DATA FOR REVIEW Start Marker

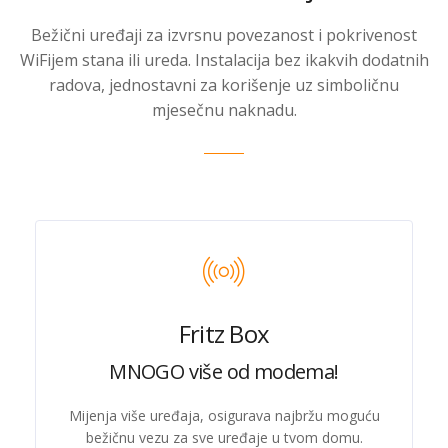
Bežični uređaji za izvrsnu povezanost i pokrivenost
WiFijem stana ili ureda. Instalacija bez ikakvih dodatnih
radova, jednostavni za korišenje uz simboličnu
mjesečnu naknadu.
Fritz Box
MNOGO više od modema!
Mijenja više uređaja, osigurava najbržu moguću
bežičnu vezu za sve uređaje u tvom domu.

DATA FOR REVIEW End Marker

Only the lines from the one that contains "WiFijem stana ili" to the end of the data should be output, exactly as they appear.

RESULT OF THIS EXERCISE
WiFijem stana ili ureda. Instalacija bez ikakvih dodatnih
radova, jednostavni za korišenje uz simboličnu
mjesečnu naknadu.
Fritz Box
MNOGO više od modema!
Mijenja više uređaja, osigurava najbržu moguću
bežičnu vezu za sve uređaje u tvom domu.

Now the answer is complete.